Diese „Jetztheit“ findet sich leicht an Orten, an denen sie erst wie Blasen und dann wie Schaum in unsere Wahrnehmung gespült werden kann, besonders in digitalen Räumen wie sozialen Medien: Ströme von Referenzen, alles vermischt, alles Dinge, die nur darauf warten, dass wir sie in unser eigenes Jetzt hier holen. Unsere Wirklichkeit war, ist und wird aus dem Netzwerk.

Und dieses Netzwerk ist eine emergente Eigenschaft des Internets, dessen Infrastruktur wir seit Jahrzehnten schaffen, das auf anderer Infrastruktur aufbaut, sie erschafft oder selbst durchdringt, physisch wie auch kulturell.

Netzwerke selbst sind unsichtbare Landschaften, die Untiefen und die Meeresböden. Die Dinge fließen über sie, sie lassen unterschiedliche Frequenzen zu, sie brechen und kanalisieren, letztlich aber sind sie Schichten derselben Welt, die einen Netzwerkeffekt hat, der dadurch entsteht, dass plötzlich sichtbar wird, wie ungleichmäßig unsere Zukunft verteilt ist.

Netzwerk-Realitäten sind die, die im und über das Netzwerk hinaus passieren. Es sind Realitäten, die nah an der Schnittmenge unserer Realität sind und in unsere konvergieren wollen: Was sein kann, und nicht länger nur, was sein könnte. Sie sind Verbindungen in Echtzeit; vernetzt, weil sie an einem Ort entspringen, der durch unsere technologische Verbundenheit erst möglich geworden ist. Im Netzwerk finden sich Zusammenstellungen vieler derzeit möglicher Weltlinien, gesehen von der nahezu unbewussten Überlagerung des Netzes.

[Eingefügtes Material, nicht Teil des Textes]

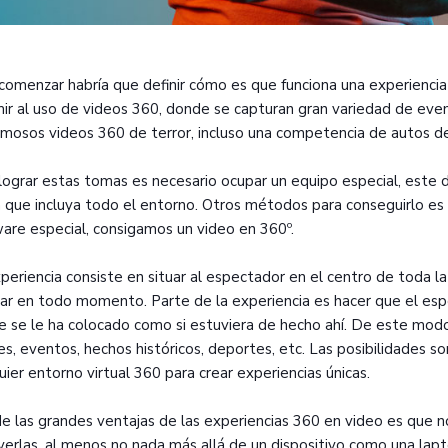
comenzar habría que definir cómo es que funciona una experienci
ir al uso de videos 360, donde se capturan gran variedad de even
amosos videos 360 de terror, incluso una competencia de autos de
lograr estas tomas es necesario ocupar un equipo especial, este 
n que incluya todo el entorno. Otros métodos para conseguirlo es
are especial, consigamos un video en 360º.
periencia consiste en situar al espectador en el centro de toda la
ar en todo momento. Parte de la experiencia es hacer que el espe
 se le ha colocado como si estuviera de hecho ahí. De este modo
es, eventos, hechos históricos, deportes, etc. Las posibilidades 
uier entorno virtual 360 para crear experiencias únicas.
e las grandes ventajas de las experiencias 360 en video es que 
verlas, al menos no nada más allá de un dispositivo como una lapt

Es sind Realitäten, da sie genau jetzt passieren, die allerdings ohne das Netzwerk nicht existieren könnten. Das Internet ist dabei kein Medium. Das ist das, was Menschen, die bereits mit dem Internet aufgewachsen sind, unbewusst verstehen: Wir haben das Internet als ein Medium wie die klassischen Medien behandelt, allerdings ist es ein Kontext.

Das Bedürfnis nach Existenz ist jetzt ein hybrider, digitaler Zustand. Alles strebt danach, digital zu sein, es strebt nach der Fähigkeit, vernetzt zu sein. Alles wird daraufhin konstruiert und aufgebaut, bereit alles niederzureißen, sobald der Zeitpunkt gekommen ist. Das Netzwerk ist, was wir erbaut haben, weil es das ist, was wir brauchen: die Konvergenz unserer Werkzeuge und unserer Wünsche, eine Maschine, die unbewusst erschaffen wurde, um unbewusst zu erschaffen.

Dieses Blog ist ein Versuch, das zu tun, was ich als langes Online-Schreiben betrachte, ein Schreiben mit der gleichen Bandbreite an Argumenten und der gleichen Kontinuität des Denkens wie beim Schreiben von Büchern, nur im Netzwerk lebend, natürlich und fließend darin. Schreiben mit einer Neigung, die als Information geformt, mobil und replizierbar ist. Texte, die sich mit Vergänglichkeit und Fragmentierung wohlfühlen.

Und während ich das tue, warte ich nur darauf, dass das Netzwerk seine wahre Form offenbart.